# A Dios rogando y con el mazo dando



## Coccibella

Otro refrán... "A Dios rogando y con el mazo dando". Siempre he pensado que sería "Predicare bene  e razzolare male" (por la traducción que pone el Tam) pero creo que no es exactamente así...
¿Vosotros que opináis?


----------



## gatogab

Coccibella said:


> Otro refrán... "A Dios rogando y con el mazo dando". Siempre he pensado que sería "Predicare bene e razzolare male" (por la traducción que pone el Tam) pero creo que no es exactamente así...
> ¿Vosotros que opináis?


Ciao Cocci,
Qualcosa come 'bastone e carota.'
Chissá
gatogab


----------



## Coccibella

Grazie Gato!
Mi spiegeresti meglio che vuol dire questo proverbio e quando si usa?


----------



## CarolMamkny

Coccibella said:


> Grazie Gato!
> Mi spiegeresti meglio che vuol dire questo proverbio e quando si usa?


 
No soy Gato pero aqui va: 

Mi abuelita lo dice todo el tiempo. Quiere decir que debes rogarle a Dios que las cosas te salgan bien pero que al mismo tiempo tú tienes que hacer algo para que las cosas pasen.  Como dicen “Dios ayuda a los que se ayudan”


----------



## Silvia10975

Aiutati che Dio t'aiuta!


----------



## Coccibella

En italiano sería "Aiutati che Dio t'aiuta".
Grazie!!!

¿Qué tal estás hoy? yo "na favola" jeje


----------



## gatogab

Coccibella said:


> Grazie Gato!
> Mi spiegeresti meglio che vuol dire questo proverbio e quando si usa?

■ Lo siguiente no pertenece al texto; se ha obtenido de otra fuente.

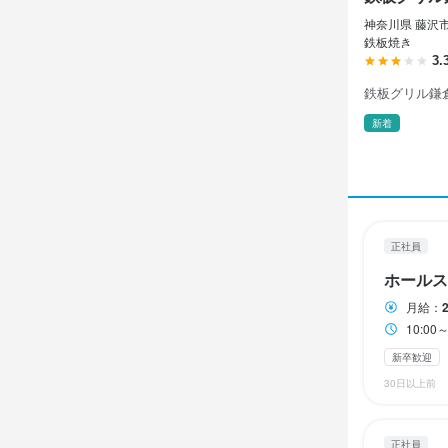
月8日休み／
勤務時
週休2日、年
神奈川県 藤沢市 
月8日以上休み
10：００～
鉄板焼き
月8日以上休み
3.
えで相談、
鉄板グリル鎌
ランチタイムの
勤務時
待遇
自由シフト制(毎
待遇
新着
10:00～2
・契約期間の
・契約期間の
もOKです, デ
・社会保険完
・社会保険完
・受動喫煙
休日・
ランチタイムの
まかない・食事
1か月ごとの
週2日からOK
まかない・食事
土日祝のみ勤務
正社員
特徴
ホールス
休日・
特徴
学歴不問
待遇
新
月給：
毎月更新の
新卒歓迎
女
10:0
・半年契約（
月8日以上休み
新卒歓迎
・社会保険完
仕事内
30日以上前
仕事内
ホールスタッ
髪型自由
待遇
服
【調理スタッ
清掃、開店準
正社員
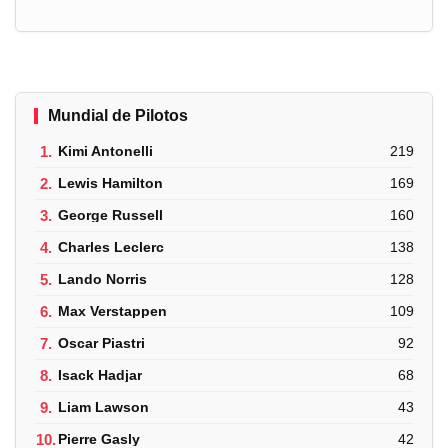
Mundial de Pilotos
1.
Kimi Antonelli
219
2.
Lewis Hamilton
169
3.
George Russell
160
4.
Charles Leclerc
138
5.
Lando Norris
128
6.
Max Verstappen
109
7.
Oscar Piastri
92
8.
Isack Hadjar
68
9.
Liam Lawson
43
10.
Pierre Gasly
42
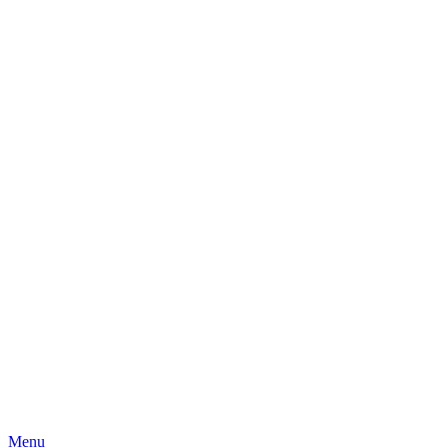
Skip
Menu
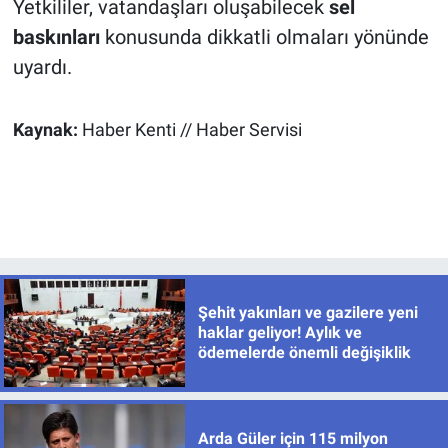
Yetkililer, vatandaşları oluşabilecek
sel
baskınları
konusunda dikkatli olmaları yönünde
uyardı.
Kaynak:
Haber Kenti // Haber Servisi
Şehit yakınları ve gazilere yeni
haklar geliyor! Aylık ve
ödemelerde önemli değişiklik
Arda Güler için 115 milyon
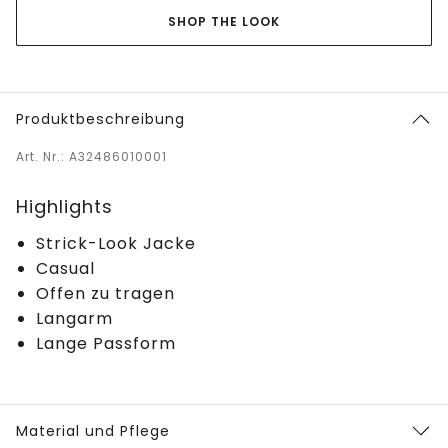
SHOP THE LOOK
Produktbeschreibung
Art. Nr.: A32486010001
Highlights
Strick-Look Jacke
Casual
Offen zu tragen
Langarm
Lange Passform
Material und Pflege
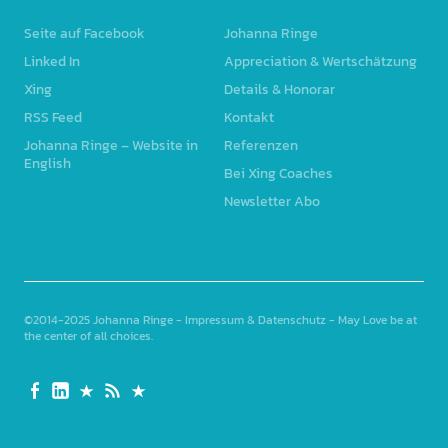
Seite auf Facebook
Johanna Ringe
Linked In
Appreciation & Wertschätzung
Xing
Details & Honorar
RSS Feed
Kontakt
Johanna Ringe – Website in
Referenzen
English
Bei Xing Coaches
Newsletter Abo
©2014-2025
Johanna Ringe
-
Impressum & Datenschutz
- May Love be at
the center of all choices
Seite
Linked
Xing
RSS
Johanna
auf
In
Feed
Ringe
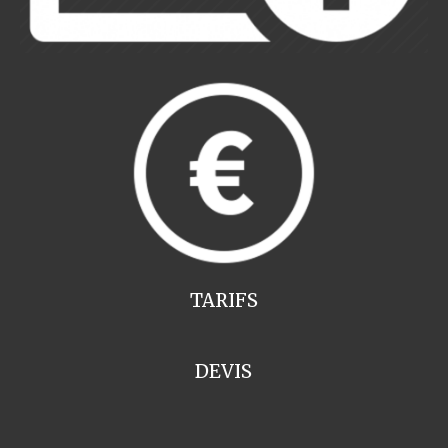
TARIFS
DEVIS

Bastone e carota per l'asino un tantinel ribelle o capriccioso. Con le buone e con le cattive, insomma.
Ma i proverbio che proponi mi riporta al Salmo 23 di Davide, conosciuto anche come il salmo Del Buon Pastore. Il Pastore usa il bastone e il vincastro per far pasar le sue pecore attraverso la valle oscura, ed esse hanno fiducia in Lui per questo. Il vincastro serve a mettere in ordinne le pecore, il bastone per convincere qualche pecora un pò più per conto suo.
Ma forse non c'entra niente.
gg


----------



## CarolMamkny

Coccibella said:


> En italiano sería "Aiutati che Dio t'aiuta".
> Grazie!!!
> 
> ¿Qué tal estás hoy? yo "na favola" jeje


 
¡De nada! Por aqui a la orden.

p.d. Estoy triste... perdimos el partido ayer  "'no schifo" (espero que se diga asi!)


----------



## gatogab

CarolMamkny said:


> No soy Gato pero aqui va:
> 
> Mi abuelita lo dice todo el tiempo. Quiere decir que debes rogarle a Dios que las cosas te salgan bien pero que al mismo tiempo tú tienes que hacer algo para que las cosas pasen. Como dicen “Dios ayuda a los que se ayudan”

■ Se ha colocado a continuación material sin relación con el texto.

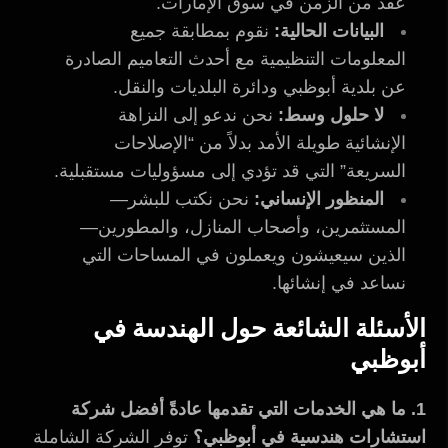
عقد من الزمن في سوق الإمارات.
البيانات الحالية:
نقوم بمطابقة جميع
المعلومات التنظيمية مع أحدث التعاميم الصادرة
عن بلدية أبوظبي ودائرة البلديات والنقل.
لا حلول وسط:
نحن ندعو إلى النزاهة
الإنشائية طويلة الأمد بدلاً من “الإصلاحات
السريعة” التي قد تؤدي إلى مسؤوليات مستقبلية.
المنظور الإنساني:
نحن نكتب للبشر—
المستثمرين، وأصحاب المنازل، والمطورين—
الذين سيعيشون ويعملون في المساحات التي
نساعد في إنشائها.
الأسئلة الشائعة حول الهندسة في
أبوظبي
1. ما هي الخدمات التي تقدمها عادةً أفضل شركة
استشارات هندسية في أبوظبي؟
توفر الشركة الشاملة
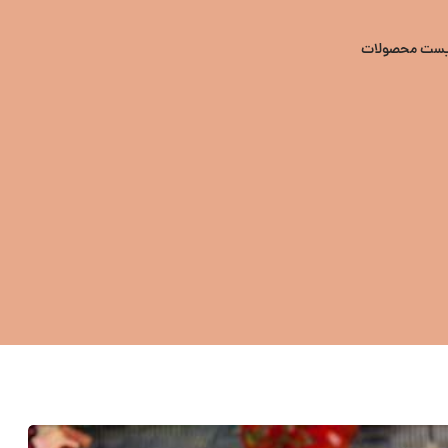
یست محصولات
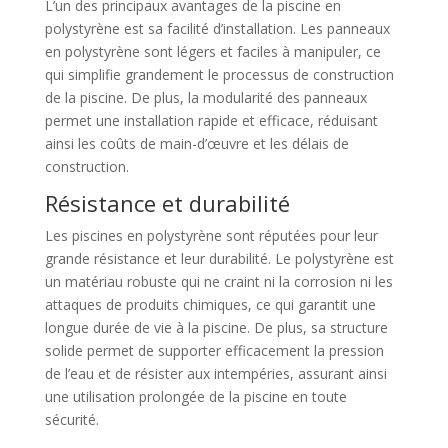
L’un des principaux avantages de la piscine en
polystyrène est sa facilité d’installation. Les panneaux
en polystyrène sont légers et faciles à manipuler, ce
qui simplifie grandement le processus de construction
de la piscine. De plus, la modularité des panneaux
permet une installation rapide et efficace, réduisant
ainsi les coûts de main-d’œuvre et les délais de
construction.
Résistance et durabilité
Les piscines en polystyrène sont réputées pour leur
grande résistance et leur durabilité. Le polystyrène est
un matériau robuste qui ne craint ni la corrosion ni les
attaques de produits chimiques, ce qui garantit une
longue durée de vie à la piscine. De plus, sa structure
solide permet de supporter efficacement la pression
de l’eau et de résister aux intempéries, assurant ainsi
une utilisation prolongée de la piscine en toute
sécurité.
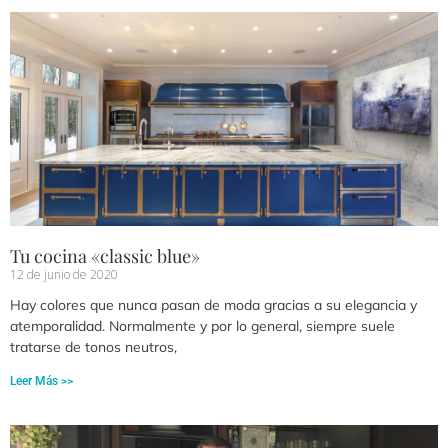
Tu cocina «classic blue»
12 de junio de 2020
Hay colores que nunca pasan de moda gracias a su elegancia y
atemporalidad. Normalmente y por lo general, siempre suele
tratarse de tonos neutros,
Leer Más >>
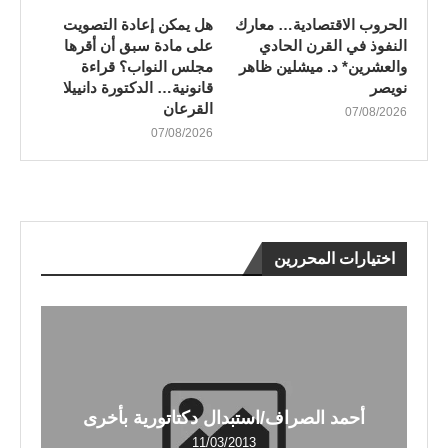
الحروب الاقتصادية… معارك
هل يمكن إعادة التصويت
النفوذ في القرن الحادي
على مادة سبق أن أقرها
والعشرين* د. ميشلين ظاهر
مجلس النواب؟ قراءة
نويصر
قانونية… الدكتورة دانييلا
القرعان
07/08/2026
07/08/2026
اختيارات المحررين
أحمد الصراف/استبدال دكتاتورية بأخرى
11/03/2013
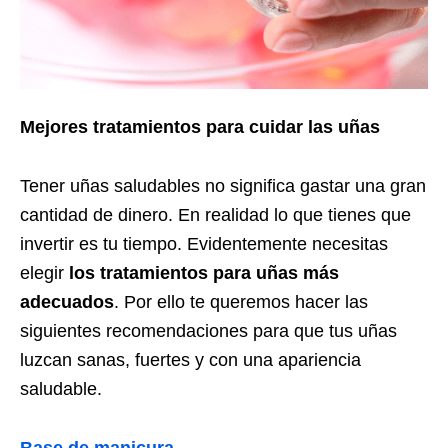
Mejores tratamientos para cuidar las uñas
Tener uñas saludables no significa gastar una gran
cantidad de dinero. En realidad lo que tienes que
invertir es tu tiempo. Evidentemente necesitas
elegir
los tratamientos para uñas más
adecuados
. Por ello te queremos hacer las
siguientes recomendaciones para que tus uñas
luzcan sanas, fuertes y con una apariencia
saludable.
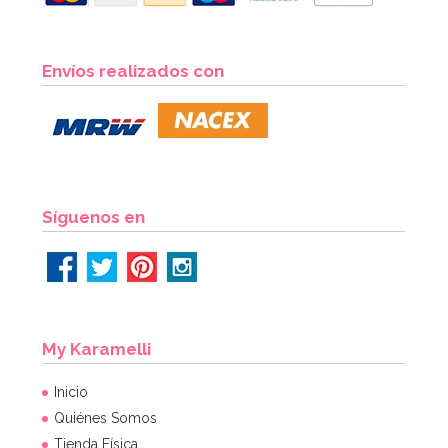
Centro de Mesa Muérdago 15 cm
Envíos realizados con
1,95€
AÑADIR
Síguenos en
My Karamelli
Inicio
Quiénes Somos
Tienda Física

Carol, yo como gato te pregunto:e il *mazo dando*, cosa c'entra?
Cariños.
gatogab


----------



## Coccibella

Scusa Silvia, non avevo visto la tua risposta!
Carol, está bien, sólo es "no schifo", es masculino... ah a mi no me gusta el futbol...


----------



## CarolMamkny

gatogab said:


> Carol, yo como gato te pregunto:e il *mazo dando*, cosa c'entra?
> Cariños.
> gatogab


 
Mira este link (es el No. 5)

http://www.proverbia.net/boletines/027-un-ser-que-piensa-george-sand-poderoso-caballero.asp#cinco


----------



## gatogab

CarolMamkny said:


> Mira este link (es el No. 5)
> 
> http://www.proverbia.net/boletines/027-un-ser-que-piensa-george-sand-poderoso-caballero.asp#cinco


 
Perfetto!!!
Grazie mille, Carol
A buon rendere.
gg


----------



## Silvia10975

Cito il testo perché in un futuro risulti chiaro anche a chi legge il thread:


_El sevillano Juan de Mal Lara, en su Philosophia vulgar (obra de 1568), explica el significado y el origen de este refrán en la forma siguiente:_
_«Obliga la razón (a que) cuando hubiéremos de hacer algo, pongamos luego delante la memoria del Señor, a quien debemos de pedir, y tras de esto la diligencia, no esperando milagros nuevos, ni quedándonos en una pereza inútil, con esperar la mano de Dios sin poner algo de nuestra parte, pensemos que se nos ha de venir hecho todo»..._

©2001-2008 Vicent      Jordà, con el soporte de Novixar

Ergo, aiutati che Dio t'aiuta


----------



## gatogab

s10975 said:


> Cito il testo perché in un futuro risulti chiaro anche a chi legge il thread:
> 
> 
> _El sevillano Juan de Mal Lara, en su Philosophia vulgar (obra de 1568), explica el significado y el origen de este refrán en la forma siguiente:_
> _«Obliga la razón (a que) cuando hubiéremos de hacer algo, pongamos luego delante la memoria del Señor, a quien debemos de pedir, y tras de esto la diligencia, no esperando milagros nuevos, ni quedándonos en una pereza inútil, con esperar la mano de Dios sin poner algo de nuestra parte, pensemos que se nos ha de venir hecho todo»..._
> 
> ©2001-2008 Vicent Jordà, con el soporte de Novixar
> 
> Ergo, aiutati che Dio t'aiuta


Grazie anche a te, Silvia.
gg


----------